— EXERCISE DESCRIPTION —
Within the records below is a range that opens at the line with "d efficiently, and to continuously seek" and closes at the line with "Interiors. Thanks for yo". Return that range word for word, both ends included, and only that range.

--- LISTED RECORDS Enclosed Below ---

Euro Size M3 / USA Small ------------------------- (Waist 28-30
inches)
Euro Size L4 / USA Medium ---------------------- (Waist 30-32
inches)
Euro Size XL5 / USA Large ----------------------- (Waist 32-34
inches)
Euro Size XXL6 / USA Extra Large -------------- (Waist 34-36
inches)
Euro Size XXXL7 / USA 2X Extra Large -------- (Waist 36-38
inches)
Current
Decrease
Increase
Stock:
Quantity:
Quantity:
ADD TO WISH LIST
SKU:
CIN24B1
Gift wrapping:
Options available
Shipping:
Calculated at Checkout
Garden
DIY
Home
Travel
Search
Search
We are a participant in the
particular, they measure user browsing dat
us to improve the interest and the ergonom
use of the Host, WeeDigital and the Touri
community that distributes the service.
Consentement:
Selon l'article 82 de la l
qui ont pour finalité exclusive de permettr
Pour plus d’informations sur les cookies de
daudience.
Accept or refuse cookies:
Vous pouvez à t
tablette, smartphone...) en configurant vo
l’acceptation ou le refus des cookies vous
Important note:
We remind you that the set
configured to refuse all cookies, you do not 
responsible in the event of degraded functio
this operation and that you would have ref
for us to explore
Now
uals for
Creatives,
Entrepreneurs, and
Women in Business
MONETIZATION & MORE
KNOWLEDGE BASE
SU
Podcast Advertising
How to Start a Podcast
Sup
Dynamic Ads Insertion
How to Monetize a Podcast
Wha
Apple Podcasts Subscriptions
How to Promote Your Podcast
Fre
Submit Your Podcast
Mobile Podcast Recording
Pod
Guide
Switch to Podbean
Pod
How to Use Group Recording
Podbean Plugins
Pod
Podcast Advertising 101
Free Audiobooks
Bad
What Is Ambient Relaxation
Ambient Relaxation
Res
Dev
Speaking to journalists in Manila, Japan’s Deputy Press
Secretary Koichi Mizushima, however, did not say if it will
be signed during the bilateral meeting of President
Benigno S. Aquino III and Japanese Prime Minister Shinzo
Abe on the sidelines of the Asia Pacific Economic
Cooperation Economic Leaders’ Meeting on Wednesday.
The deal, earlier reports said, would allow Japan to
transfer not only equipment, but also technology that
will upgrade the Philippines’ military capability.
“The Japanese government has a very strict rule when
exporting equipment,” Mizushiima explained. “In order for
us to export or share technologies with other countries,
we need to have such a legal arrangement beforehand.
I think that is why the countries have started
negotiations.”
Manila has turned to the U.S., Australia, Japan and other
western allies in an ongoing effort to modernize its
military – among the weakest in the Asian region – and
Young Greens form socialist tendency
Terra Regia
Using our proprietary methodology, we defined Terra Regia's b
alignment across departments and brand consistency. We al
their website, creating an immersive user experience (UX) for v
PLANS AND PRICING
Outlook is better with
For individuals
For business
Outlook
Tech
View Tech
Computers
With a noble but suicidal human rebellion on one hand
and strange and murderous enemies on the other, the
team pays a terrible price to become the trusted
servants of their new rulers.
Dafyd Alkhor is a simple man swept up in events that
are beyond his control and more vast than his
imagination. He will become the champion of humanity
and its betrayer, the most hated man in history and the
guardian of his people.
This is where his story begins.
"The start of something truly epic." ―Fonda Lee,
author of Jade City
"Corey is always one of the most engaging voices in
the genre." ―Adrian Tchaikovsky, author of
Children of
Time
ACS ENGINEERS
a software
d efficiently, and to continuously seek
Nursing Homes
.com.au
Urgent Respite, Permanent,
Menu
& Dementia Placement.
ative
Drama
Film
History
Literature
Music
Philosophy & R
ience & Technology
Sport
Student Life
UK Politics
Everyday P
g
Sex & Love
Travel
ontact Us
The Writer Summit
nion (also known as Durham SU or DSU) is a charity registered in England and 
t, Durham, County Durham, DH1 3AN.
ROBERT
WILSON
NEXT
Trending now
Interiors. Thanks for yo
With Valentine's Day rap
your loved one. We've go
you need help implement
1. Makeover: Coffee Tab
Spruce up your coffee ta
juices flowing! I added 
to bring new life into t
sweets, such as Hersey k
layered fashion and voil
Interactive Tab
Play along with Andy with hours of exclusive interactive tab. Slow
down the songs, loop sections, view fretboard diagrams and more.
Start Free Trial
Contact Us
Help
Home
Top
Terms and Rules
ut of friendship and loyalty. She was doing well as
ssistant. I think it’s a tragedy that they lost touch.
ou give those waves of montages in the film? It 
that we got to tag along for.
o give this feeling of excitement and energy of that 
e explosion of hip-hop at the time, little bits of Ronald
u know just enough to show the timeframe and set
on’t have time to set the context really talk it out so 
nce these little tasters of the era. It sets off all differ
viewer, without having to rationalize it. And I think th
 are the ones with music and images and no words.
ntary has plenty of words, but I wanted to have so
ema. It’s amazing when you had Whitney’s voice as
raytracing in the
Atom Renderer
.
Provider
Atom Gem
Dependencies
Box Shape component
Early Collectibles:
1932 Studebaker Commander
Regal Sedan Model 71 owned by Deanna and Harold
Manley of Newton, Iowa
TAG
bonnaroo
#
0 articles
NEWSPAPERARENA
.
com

--- End of Enclosed LISTED RECORDS ---

— SOLVED EXERCISE —
d efficiently, and to continuously seek
Nursing Homes
.com.au
Urgent Respite, Permanent,
Menu
& Dementia Placement.
ative
Drama
Film
History
Literature
Music
Philosophy & R
ience & Technology
Sport
Student Life
UK Politics
Everyday P
g
Sex & Love
Travel
ontact Us
The Writer Summit
nion (also known as Durham SU or DSU) is a charity registered in England and 
t, Durham, County Durham, DH1 3AN.
ROBERT
WILSON
NEXT
Trending now
Interiors. Thanks for yo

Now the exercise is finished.